ALTE DOCUMENTE
|
||||||||||
INTRODUCTION OF MRTG AND RRD TOOL
MRTG architecture and related components
MRTG [1] is a network management application that can monitor any remote network host, which has the SNMP [3] protocol support enabled. MRTG, as a SNMP based application, runs SNMP requests against the target hosts on a regularly basis.
Originally MRTG was designed to acquire bandwidth information related to the network interfaces on a network host. Currently MRTG can interrogate a host about any supported SNMP OID and construct the variation graph. More than that, the new versions of MRTG are able to extend beyond of SNMP capabilities and collect numerical information from any host that collects and stores this kind of information (for more info on the new capabilities visit the MRTG and RRDTOOL [4] websites). This presentation will focus on the SNMP capabilities of MRTG.

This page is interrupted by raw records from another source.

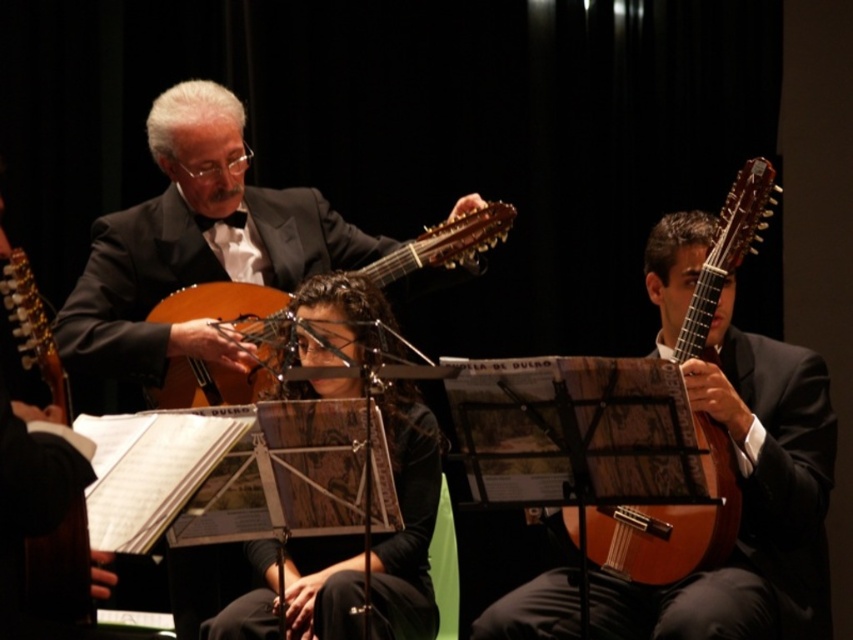 Which is behind, point (281, 202) or point (727, 531)?

Point (281, 202)

Is point (223, 369) less distant than point (596, 540)?

That is False.

Locate an element on the screen. shiny black suit at center is located at coordinates (196, 246).

Between point (119, 305) and point (199, 385), which one is positioned behind?

The point (119, 305) is more distant.

Does point (119, 221) come closer to viewer compared to point (194, 397)?

No, (119, 221) is behind (194, 397).

Identify the location of shiny black suit at center. (196, 246).

Can you confirm if wooden acoustic guitar at right is thinner than wooden acoustic guitar at center?

Incorrect, wooden acoustic guitar at right's width is not less than wooden acoustic guitar at center's.

Is wooden acoustic guitar at right to the left of wooden acoustic guitar at center from the viewer's perspective?

No, wooden acoustic guitar at right is not to the left of wooden acoustic guitar at center.

What do you see at coordinates (666, 522) in the screenshot? This screenshot has height=640, width=853. I see `wooden acoustic guitar at right` at bounding box center [666, 522].

What are the coordinates of `wooden acoustic guitar at right` in the screenshot? It's located at (666, 522). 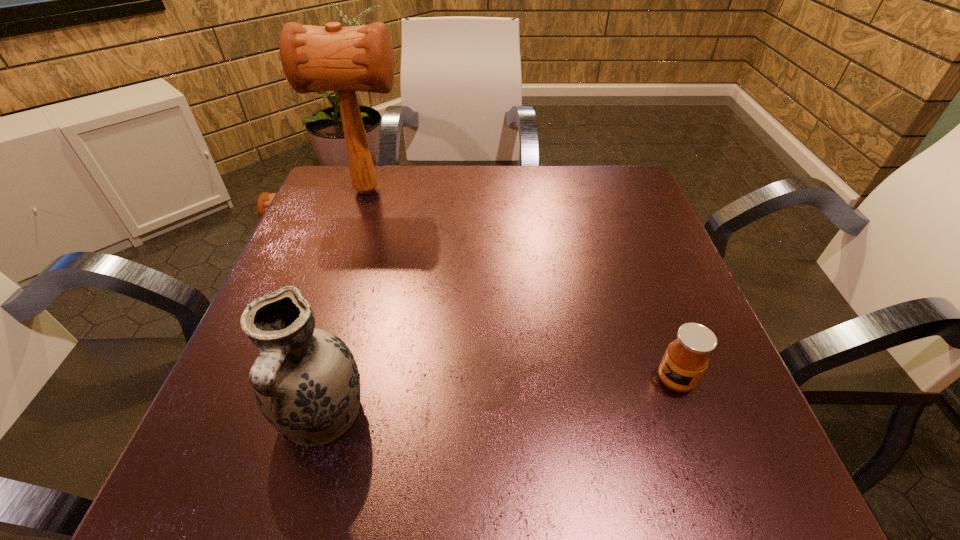 Find the location of a particular element. the tallest object is located at coordinates (314, 58).

You are a GUI agent. You are given a task and a screenshot of the screen. Output one action in this format:
    pyautogui.click(x=<x>, y=<y>)
    Task: Click on the mallet
    
    Given the screenshot: What is the action you would take?
    pyautogui.click(x=314, y=58)

Where is `the second tallest object`? This screenshot has width=960, height=540. the second tallest object is located at coordinates (306, 382).

Where is `the rightmost object`? Image resolution: width=960 pixels, height=540 pixels. the rightmost object is located at coordinates (687, 357).

Locate an element on the screen. This screenshot has width=960, height=540. the shortest object is located at coordinates (687, 357).

Where is `vacant space located on the strike surface of the tallest object`? The image size is (960, 540). vacant space located on the strike surface of the tallest object is located at coordinates (429, 191).

Where is `free point located on the front-facing side of the shortest object`? Image resolution: width=960 pixels, height=540 pixels. free point located on the front-facing side of the shortest object is located at coordinates (613, 380).

Locate an element on the screen. vacant space located 0.290m on the front-facing side of the shortest object is located at coordinates (480, 380).

I want to click on blank space located on the front-facing side of the shortest object, so click(425, 380).

The height and width of the screenshot is (540, 960). I want to click on object at the far edge, so click(314, 58). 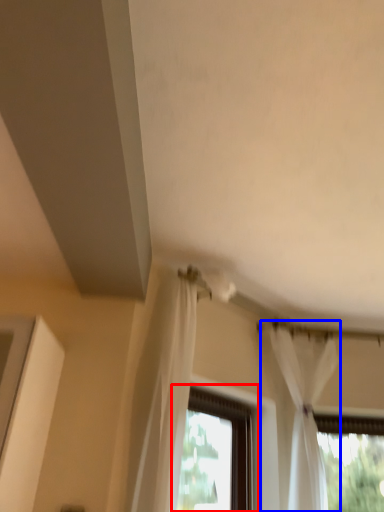 Question: Which of the following is the closest to the observer, window (highlighted by a red box) or curtain (highlighted by a blue box)?

Choices:
 (A) window
 (B) curtain

Answer: (A) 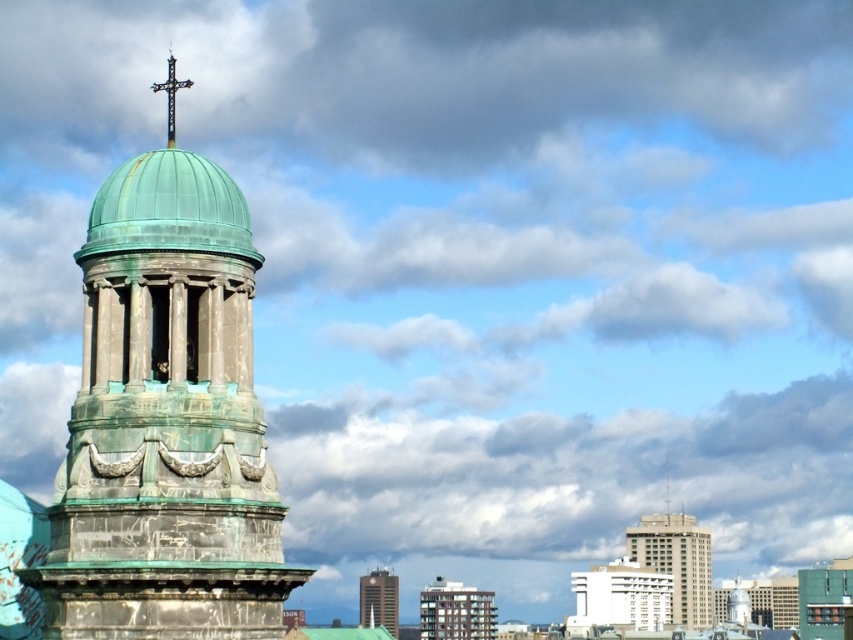 In the scene shown: You are an architect analyzing this cityscape. You notice the green patina stone tower at left and the black metal cross at upper center. Which object is positioned to the left of the other?

The black metal cross at upper center is positioned to the left of the green patina stone tower at left because the green patina stone tower at left is to the right of the black metal cross at upper center.

You are an architect analyzing the cityscape. You notice the green patina stone tower at left and the black metal cross at upper center. Which object would appear larger in your field of view?

The green patina stone tower at left appears larger in your field of view because it is closer to the viewer than the black metal cross at upper center.

Based on the coordinates provided, can you identify which object in the scene corresponds to the point at (166, 422)?

The point at (166, 422) corresponds to the green patina stone tower at left. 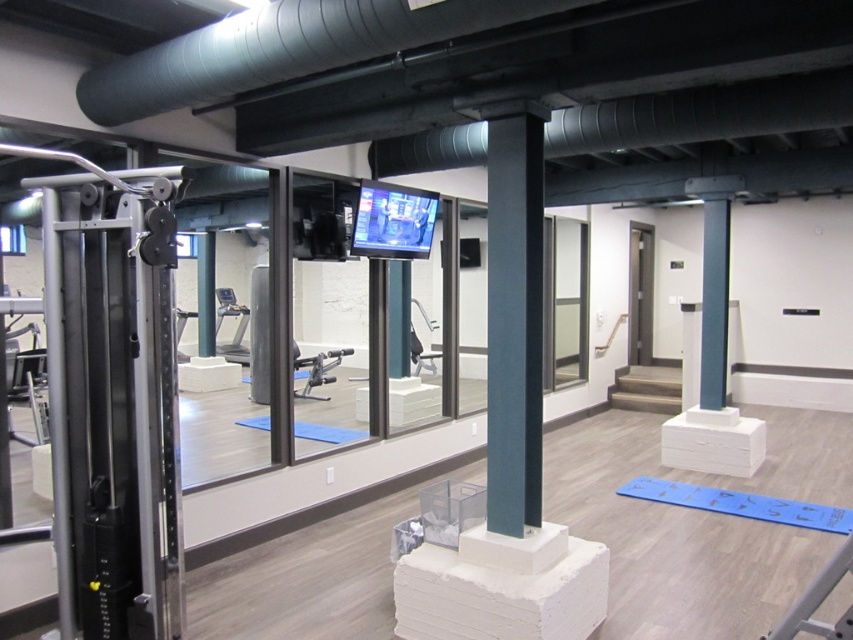 Question: Which object is closer to the camera taking this photo?

Choices:
 (A) satin dark green pole at center
 (B) flat screen monitor at center

Answer: (A)

Question: Does satin dark green pole at center come in front of flat screen monitor at center?

Choices:
 (A) yes
 (B) no

Answer: (A)

Question: Can you confirm if satin dark green pole at center is smaller than flat screen monitor at center?

Choices:
 (A) no
 (B) yes

Answer: (B)

Question: Does satin dark green pole at center have a greater width compared to flat screen monitor at center?

Choices:
 (A) no
 (B) yes

Answer: (A)

Question: Which object is farther from the camera taking this photo?

Choices:
 (A) flat screen monitor at center
 (B) satin dark green pole at center

Answer: (A) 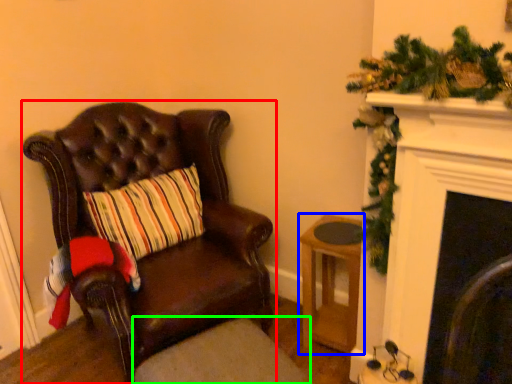 Question: Considering the real-world distances, which object is closest to chair (highlighted by a red box)? stool (highlighted by a blue box) or footrest (highlighted by a green box).

Choices:
 (A) stool
 (B) footrest

Answer: (B) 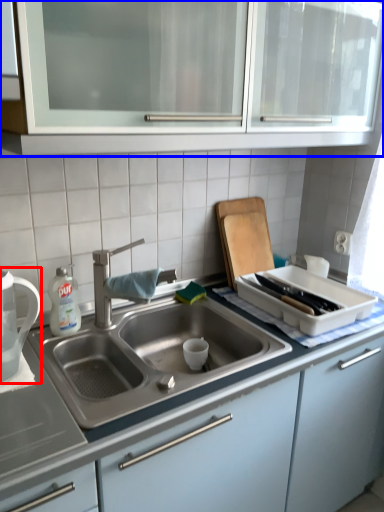 Question: Among these objects, which one is nearest to the camera, tea pot (highlighted by a red box) or cabinetry (highlighted by a blue box)?

Choices:
 (A) tea pot
 (B) cabinetry

Answer: (B)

A network-distributed deployment of MRTG can be represented as in figure 1:
Figure : A
network-distributed deployment of MRTG
MRTG acquires the SNMP information performing the following tasks:
Interrogates the remote host and gets the value of the specific SNMP OID.
Updates the variation graph with the new values and deletes the old graph. The graphs are images in PNG format. The new variation graph is stored in a location, which can be local or remote on a dedicated MRTG storage server.
Stores the new value in the log file. The log file can be located on the local host or remotely on a MRTG storage server.
The classic version of MRTG builds the graphs immediately after a new SNMP value is acquired and does not store any historical data for future reference.
The newer version comes with a very flexible database support where historical data can be stored for as long as we configure the database size. MRTG does not generate the variation graphs when a new SNMP value is acquired, just stores it in database, making the whole process faster. The graphical variations are generated "on-demand" using dedicated scripts.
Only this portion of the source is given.